I may love a person for who they are holistically but my security and wellbeing is my responsibility, to give myself and to maintain in a space that doesn’t hinder how I thrive in doing that in any way. So if you behave in ways that don’t honour or take into considerations my needs as a human being. I have to believe not resist what I feel because the only closure I need is the one I discern for myself. Uninfluenced by my egos judgment of ones actions and unaffected by others lack of understanding towards my discernment itself.
What one needs, respects, holds space for, or resonates with, are all matters dictated by ones values and heart not intellectualisation of affairs and conditioned mental positions. When you can’t accept your truth, resentment flourishes through blame or judgment and people judge because they are either not standing in their power or are giving it away. In this case their power that would accept what is.
Bitter truths aren’t the enemy they are gateways to making informed decisions about what you should sacrifice or prioritise. Your wellbeing shouldn’t be up for negotiation in the former, ever.
I think this is what Maya Angelou meant by “When someone shows you who they are believe them”
Inability to do so, is a result of resistance towards a bitter truth and it’s that resistance that fragments an individual depriving them of inner harmony. There is a conflict within that occurs, that can only be neutralised and stabilised through unconditional commitment to how one feels.

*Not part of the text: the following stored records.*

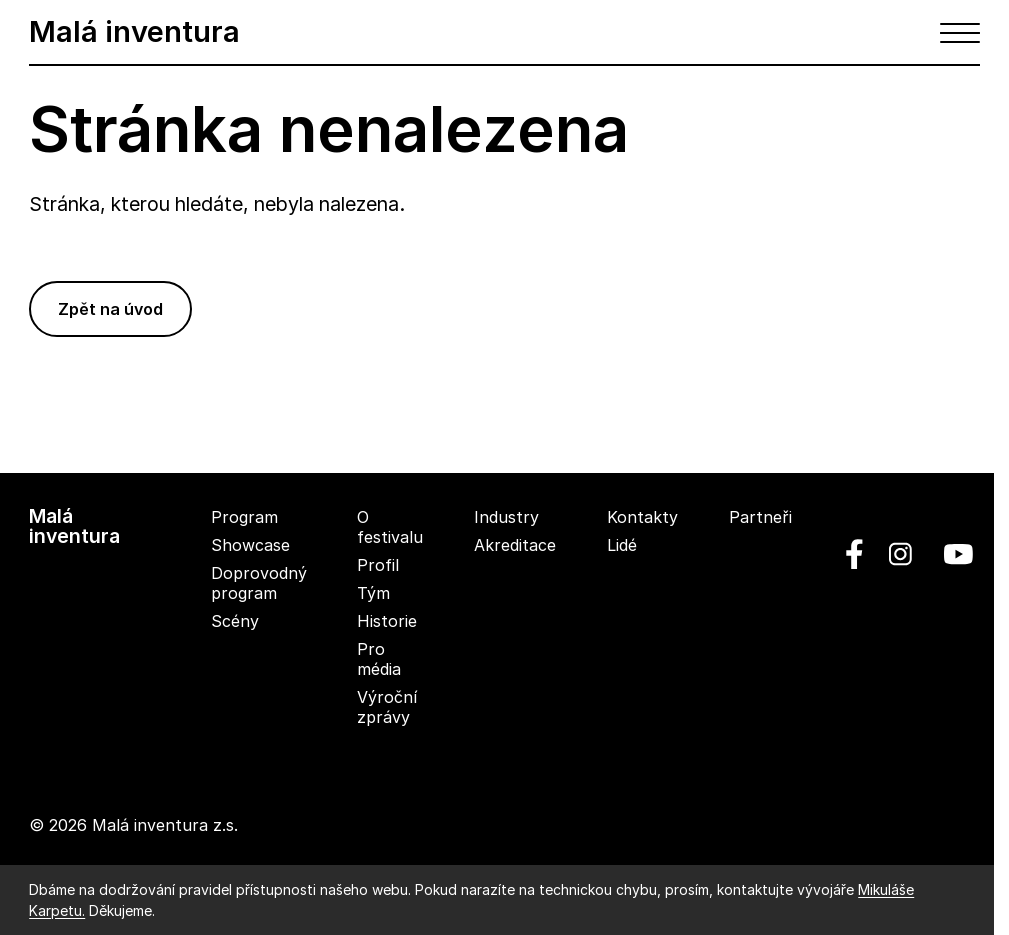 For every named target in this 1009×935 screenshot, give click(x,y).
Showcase (250, 545)
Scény (235, 621)
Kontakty (642, 517)
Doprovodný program (259, 583)
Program (244, 517)
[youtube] (950, 554)
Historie (387, 621)
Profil (378, 565)
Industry (506, 517)
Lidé (622, 545)
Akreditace (515, 545)
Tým (373, 593)
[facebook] (854, 554)
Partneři (760, 517)
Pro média (379, 659)
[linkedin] (900, 554)
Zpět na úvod (110, 309)
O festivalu (390, 527)
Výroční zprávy (387, 707) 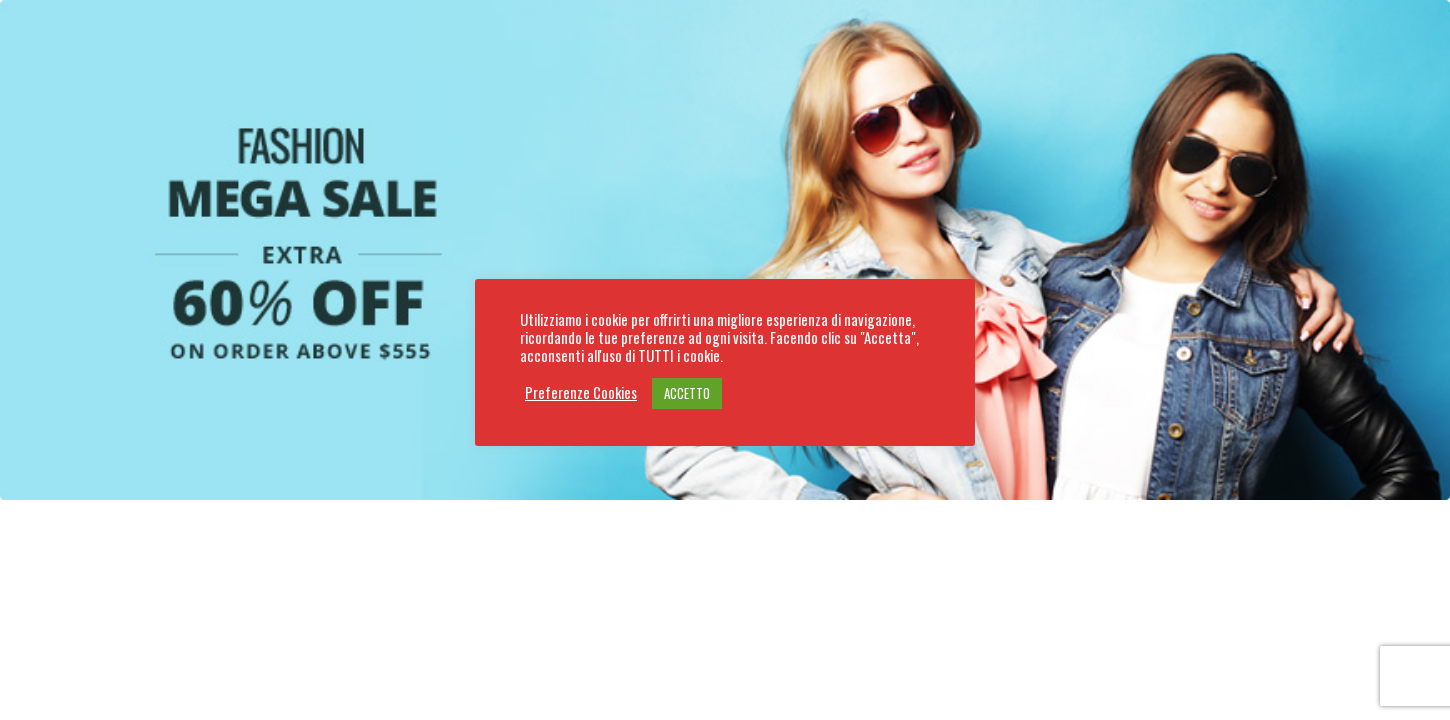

You know today I was out walking and it suddenly dawned on me, the wisdom behind how my life in the past couple of years unfolded. As I listened to my egos whispering of what it would have loved to have done, with all that I’m cognisant of now. I smiled inwardly as I witnessed the subtle truth that though those musings made me chuckle, I loved more & wholeheartedly what Allah did.
Like I just can’t even fathom the immense wisdom behind his plan for me. The kind you can only connect, when you look back.
I genuinely believe certain swords in my back, were best left there for the divine himself to pull out. Rather than my ego which was the only way of life I was acustomed to before.
I know this would be the most gassed thing I probably could say about myself, but ever since I became consciously aware of my worth as a soul, I feel a sense of protection around who I share myself with and what I associate my self with. In all areas of my life, especially in the one thing that’s borrowed which is time. I couldn’t feel more content in sharing my life with the people in it and in the ways and things I now aspire to.
It’s unbelievable to me that in all my years in this world, the criteria I judge worth by, finally is what’s worthy of me? Instead of an unconscious am I worthy.
I think what happened today was a silent ceremony where I was made to look at the swords from my past and with contentment buried it with gratitude accompanied by the remembrance of Allah. Gratitude for the space I needed that his way created. Space in which I was able to realise my soul and the expansive inner mansion it had for me….called home.
The soul learns and transcends while the ego cares for right and wrongs. I don’t anymore.